UC San Diego

Marine natural products have long served as leads for pharmaceutical compounds, as well as sources of compounds whose value lies in the novelty of their structures. As more natural products are discovered and described, compounds with truly novel structures or bioactivities have become increasingly difficult to find. Therefore, a reactivity-guided approach has been developed to aid in the search for natural products bearing specific functional groups. An azide-based probe for terminal alkyne-bearing natural products was synthesized and implemented, which facilitated the discovery of the vatiamide family of natural products. Further, a suite of tetrazine-based probes for isonitrile-bearing natural products was synthesized and evaluated on the basis of reactivity, stability, and fragmentation behavior in mass spectrometry.
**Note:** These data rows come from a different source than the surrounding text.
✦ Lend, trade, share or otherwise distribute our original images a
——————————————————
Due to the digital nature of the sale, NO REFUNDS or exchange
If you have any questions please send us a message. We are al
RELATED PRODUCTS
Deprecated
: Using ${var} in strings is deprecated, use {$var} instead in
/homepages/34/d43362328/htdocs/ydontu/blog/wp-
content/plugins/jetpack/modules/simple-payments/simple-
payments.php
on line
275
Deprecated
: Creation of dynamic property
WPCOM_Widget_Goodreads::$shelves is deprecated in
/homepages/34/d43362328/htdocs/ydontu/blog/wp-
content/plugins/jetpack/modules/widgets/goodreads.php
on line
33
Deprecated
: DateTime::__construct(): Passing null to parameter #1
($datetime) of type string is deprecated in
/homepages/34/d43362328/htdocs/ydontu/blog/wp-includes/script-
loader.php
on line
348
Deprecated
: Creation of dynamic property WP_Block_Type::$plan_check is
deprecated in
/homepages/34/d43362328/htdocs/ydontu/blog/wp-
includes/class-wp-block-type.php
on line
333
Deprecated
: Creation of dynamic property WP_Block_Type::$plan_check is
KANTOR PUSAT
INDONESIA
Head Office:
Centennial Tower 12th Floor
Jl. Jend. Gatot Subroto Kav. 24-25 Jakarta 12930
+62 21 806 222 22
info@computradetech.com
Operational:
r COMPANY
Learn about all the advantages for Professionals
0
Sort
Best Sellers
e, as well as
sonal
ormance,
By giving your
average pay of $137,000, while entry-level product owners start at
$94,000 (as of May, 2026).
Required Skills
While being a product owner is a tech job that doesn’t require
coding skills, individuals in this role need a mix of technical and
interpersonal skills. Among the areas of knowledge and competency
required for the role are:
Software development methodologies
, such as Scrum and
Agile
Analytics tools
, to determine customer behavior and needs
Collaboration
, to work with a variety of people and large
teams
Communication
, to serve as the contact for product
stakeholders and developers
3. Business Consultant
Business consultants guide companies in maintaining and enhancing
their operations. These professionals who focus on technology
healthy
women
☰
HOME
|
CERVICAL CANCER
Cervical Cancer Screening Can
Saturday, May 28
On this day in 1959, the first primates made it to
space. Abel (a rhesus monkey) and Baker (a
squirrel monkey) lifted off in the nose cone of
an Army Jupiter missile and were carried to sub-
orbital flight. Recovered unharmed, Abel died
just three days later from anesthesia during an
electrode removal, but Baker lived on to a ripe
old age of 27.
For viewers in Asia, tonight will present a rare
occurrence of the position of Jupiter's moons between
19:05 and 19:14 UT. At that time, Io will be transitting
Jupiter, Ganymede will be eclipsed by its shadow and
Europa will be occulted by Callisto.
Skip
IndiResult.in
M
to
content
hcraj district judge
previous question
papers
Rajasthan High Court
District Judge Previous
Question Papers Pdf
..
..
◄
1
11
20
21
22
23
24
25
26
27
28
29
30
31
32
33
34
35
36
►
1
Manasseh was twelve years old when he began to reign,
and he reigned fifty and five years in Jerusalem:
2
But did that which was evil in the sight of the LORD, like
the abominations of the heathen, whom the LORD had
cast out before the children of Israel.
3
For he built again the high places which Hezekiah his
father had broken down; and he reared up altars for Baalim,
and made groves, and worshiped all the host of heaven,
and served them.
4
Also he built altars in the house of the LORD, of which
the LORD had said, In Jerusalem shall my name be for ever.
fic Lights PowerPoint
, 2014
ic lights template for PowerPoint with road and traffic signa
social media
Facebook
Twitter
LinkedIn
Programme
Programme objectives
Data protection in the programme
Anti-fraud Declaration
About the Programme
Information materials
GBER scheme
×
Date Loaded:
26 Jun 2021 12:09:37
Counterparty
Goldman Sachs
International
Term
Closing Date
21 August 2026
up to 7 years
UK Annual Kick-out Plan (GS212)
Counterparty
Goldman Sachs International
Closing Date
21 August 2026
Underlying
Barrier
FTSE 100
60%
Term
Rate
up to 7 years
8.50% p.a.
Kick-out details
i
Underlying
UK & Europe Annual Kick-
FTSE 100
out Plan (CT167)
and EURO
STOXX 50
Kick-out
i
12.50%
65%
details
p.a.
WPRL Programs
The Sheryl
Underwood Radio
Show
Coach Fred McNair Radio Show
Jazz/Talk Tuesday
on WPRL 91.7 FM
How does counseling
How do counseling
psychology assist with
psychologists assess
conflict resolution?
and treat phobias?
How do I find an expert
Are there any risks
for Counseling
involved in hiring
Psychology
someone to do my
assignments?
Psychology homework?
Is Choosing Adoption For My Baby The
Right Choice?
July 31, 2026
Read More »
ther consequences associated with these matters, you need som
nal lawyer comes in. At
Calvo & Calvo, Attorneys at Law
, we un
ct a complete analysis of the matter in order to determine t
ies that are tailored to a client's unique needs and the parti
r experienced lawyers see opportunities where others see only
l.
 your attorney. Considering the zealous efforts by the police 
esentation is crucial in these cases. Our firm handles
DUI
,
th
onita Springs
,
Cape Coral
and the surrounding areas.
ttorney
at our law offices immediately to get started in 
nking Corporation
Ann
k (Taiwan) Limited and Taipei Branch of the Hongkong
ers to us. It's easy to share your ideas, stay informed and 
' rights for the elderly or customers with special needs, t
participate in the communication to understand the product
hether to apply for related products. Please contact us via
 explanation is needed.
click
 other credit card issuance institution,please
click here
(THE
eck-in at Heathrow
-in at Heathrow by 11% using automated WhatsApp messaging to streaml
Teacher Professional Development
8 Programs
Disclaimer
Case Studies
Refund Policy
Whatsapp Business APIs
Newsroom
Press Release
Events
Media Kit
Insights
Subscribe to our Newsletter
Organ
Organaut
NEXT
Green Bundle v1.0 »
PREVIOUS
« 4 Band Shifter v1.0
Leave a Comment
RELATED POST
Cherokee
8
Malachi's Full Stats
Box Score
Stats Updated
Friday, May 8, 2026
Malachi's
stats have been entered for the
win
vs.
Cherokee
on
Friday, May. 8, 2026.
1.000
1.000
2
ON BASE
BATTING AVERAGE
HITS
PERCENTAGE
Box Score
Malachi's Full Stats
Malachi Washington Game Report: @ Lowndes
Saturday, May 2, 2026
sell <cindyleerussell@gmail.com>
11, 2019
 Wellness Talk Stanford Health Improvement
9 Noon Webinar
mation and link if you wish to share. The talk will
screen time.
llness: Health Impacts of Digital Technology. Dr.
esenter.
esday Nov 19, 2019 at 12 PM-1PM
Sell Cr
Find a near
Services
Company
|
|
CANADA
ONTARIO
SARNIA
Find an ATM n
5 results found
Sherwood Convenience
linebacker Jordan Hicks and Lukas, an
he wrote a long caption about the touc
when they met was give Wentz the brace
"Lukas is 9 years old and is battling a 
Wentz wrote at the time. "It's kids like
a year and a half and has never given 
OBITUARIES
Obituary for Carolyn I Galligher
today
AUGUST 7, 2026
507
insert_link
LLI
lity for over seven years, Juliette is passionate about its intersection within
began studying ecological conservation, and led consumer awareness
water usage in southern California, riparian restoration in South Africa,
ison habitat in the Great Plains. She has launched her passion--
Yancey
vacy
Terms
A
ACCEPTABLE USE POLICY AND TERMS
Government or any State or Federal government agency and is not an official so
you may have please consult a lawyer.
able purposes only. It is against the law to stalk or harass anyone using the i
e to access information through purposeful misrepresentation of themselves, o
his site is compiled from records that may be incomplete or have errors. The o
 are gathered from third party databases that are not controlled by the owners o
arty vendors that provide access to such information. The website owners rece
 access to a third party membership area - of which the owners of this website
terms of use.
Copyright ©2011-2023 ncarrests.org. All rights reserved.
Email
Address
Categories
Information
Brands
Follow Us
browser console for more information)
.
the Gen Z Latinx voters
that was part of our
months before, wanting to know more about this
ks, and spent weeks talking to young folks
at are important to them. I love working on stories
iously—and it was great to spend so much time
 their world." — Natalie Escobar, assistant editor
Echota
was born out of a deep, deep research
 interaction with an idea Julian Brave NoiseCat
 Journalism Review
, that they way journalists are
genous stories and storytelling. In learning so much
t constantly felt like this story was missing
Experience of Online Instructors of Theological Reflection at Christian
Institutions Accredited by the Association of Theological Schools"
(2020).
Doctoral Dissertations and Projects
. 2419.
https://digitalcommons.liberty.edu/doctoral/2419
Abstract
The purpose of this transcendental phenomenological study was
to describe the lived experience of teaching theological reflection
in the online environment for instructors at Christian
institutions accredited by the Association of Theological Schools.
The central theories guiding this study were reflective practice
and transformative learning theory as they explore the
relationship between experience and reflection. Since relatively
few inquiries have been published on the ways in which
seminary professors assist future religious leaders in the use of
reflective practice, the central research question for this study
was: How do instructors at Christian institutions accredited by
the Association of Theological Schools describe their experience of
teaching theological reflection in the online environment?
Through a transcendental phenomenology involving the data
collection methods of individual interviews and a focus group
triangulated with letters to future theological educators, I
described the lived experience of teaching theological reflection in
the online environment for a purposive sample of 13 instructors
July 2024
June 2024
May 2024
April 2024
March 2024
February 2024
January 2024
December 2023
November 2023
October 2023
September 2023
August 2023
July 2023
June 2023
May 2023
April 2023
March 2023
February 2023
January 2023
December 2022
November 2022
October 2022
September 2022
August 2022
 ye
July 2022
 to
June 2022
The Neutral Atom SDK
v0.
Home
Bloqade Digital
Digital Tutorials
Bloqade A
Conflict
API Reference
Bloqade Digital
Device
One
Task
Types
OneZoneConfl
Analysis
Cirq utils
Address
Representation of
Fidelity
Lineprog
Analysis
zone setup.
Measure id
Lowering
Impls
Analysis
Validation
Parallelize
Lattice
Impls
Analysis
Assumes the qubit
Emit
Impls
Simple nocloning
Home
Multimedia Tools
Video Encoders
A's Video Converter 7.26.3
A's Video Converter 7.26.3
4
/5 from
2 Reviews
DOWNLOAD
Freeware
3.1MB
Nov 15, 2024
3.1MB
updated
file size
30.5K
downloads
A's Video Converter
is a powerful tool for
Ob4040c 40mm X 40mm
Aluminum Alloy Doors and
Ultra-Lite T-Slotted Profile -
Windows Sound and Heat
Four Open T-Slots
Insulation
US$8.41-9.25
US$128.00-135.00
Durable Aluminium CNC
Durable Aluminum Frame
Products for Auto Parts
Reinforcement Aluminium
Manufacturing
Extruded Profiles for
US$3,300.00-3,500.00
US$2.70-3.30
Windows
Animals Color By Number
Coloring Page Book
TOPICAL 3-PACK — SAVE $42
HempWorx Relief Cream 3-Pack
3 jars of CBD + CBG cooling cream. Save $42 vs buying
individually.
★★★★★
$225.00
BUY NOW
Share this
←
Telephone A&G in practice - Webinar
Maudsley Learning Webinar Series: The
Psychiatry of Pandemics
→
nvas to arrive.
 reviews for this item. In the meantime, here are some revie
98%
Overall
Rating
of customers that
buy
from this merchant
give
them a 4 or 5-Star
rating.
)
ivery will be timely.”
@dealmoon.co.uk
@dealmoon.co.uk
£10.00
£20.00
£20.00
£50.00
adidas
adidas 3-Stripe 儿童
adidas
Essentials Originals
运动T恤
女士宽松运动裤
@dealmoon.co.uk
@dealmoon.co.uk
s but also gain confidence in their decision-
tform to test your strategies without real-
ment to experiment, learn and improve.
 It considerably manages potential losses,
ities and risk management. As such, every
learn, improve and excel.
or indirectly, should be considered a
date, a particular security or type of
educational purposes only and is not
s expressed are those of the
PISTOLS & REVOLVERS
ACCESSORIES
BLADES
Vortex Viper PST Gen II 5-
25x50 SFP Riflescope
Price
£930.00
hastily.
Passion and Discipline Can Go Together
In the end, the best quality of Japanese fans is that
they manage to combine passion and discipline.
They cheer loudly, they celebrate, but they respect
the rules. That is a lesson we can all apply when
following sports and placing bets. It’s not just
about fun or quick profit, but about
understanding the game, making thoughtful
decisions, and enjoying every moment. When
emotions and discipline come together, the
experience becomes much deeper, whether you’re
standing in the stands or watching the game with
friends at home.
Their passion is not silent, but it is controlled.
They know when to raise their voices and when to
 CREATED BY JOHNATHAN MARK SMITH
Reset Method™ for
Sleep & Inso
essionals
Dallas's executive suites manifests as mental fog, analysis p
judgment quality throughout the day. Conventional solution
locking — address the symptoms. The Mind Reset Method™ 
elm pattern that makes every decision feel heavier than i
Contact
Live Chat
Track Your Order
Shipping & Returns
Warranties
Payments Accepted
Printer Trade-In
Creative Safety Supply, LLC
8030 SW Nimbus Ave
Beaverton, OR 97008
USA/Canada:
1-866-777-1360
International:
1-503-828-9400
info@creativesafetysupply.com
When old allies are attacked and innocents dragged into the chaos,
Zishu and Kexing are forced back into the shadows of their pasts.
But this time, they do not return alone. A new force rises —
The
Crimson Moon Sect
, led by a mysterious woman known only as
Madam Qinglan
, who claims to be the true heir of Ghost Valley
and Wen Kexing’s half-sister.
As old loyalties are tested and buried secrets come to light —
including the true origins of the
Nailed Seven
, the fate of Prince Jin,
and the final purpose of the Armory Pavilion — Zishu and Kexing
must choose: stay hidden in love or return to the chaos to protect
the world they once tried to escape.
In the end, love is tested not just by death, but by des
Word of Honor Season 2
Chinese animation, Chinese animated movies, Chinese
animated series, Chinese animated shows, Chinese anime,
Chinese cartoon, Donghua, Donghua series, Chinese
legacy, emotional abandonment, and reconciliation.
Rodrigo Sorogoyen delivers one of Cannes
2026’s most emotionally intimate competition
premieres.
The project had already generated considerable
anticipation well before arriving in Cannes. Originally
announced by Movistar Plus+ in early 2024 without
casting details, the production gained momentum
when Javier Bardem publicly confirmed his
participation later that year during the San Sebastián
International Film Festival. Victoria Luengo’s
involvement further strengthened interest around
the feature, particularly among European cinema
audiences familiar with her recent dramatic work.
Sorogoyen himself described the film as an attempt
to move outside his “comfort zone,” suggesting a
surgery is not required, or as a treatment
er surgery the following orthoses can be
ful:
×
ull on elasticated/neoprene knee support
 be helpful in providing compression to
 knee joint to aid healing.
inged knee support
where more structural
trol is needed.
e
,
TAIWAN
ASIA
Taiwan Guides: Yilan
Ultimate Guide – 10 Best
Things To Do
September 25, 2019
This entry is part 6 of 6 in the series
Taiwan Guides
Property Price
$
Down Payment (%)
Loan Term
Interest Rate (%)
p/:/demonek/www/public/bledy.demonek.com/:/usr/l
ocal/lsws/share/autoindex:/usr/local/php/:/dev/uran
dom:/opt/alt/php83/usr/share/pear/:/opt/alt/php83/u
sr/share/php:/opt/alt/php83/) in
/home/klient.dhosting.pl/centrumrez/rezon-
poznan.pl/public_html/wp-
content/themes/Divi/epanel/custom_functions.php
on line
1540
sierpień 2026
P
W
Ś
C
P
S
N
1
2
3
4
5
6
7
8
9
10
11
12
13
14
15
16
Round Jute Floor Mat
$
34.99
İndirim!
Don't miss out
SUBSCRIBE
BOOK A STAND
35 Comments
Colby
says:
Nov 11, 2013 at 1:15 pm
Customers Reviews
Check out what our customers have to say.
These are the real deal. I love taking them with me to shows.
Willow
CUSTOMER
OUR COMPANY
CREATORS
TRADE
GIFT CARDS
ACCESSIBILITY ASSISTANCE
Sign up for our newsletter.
The marine bacterial natural product lymphostin was recognizable for its unusual structural features, but its biochemical activity, and mechanism thereof, was not fully understood. Lymphostin and its family of related analogs were evaluated for their kinase inhibition activity, and model systems were synthesized to understand lymphostin’s mechanism of kinase inhibition. Lymphostin was found to be a potent and irreversible inhibitor of PI3K/mTOR, the first compound from bacteria to be shown with this activity. An effort towards the total synthesis of lymphostin was then undertaken, resulting in the discovery of an unusual heteroaryl dimerization reaction.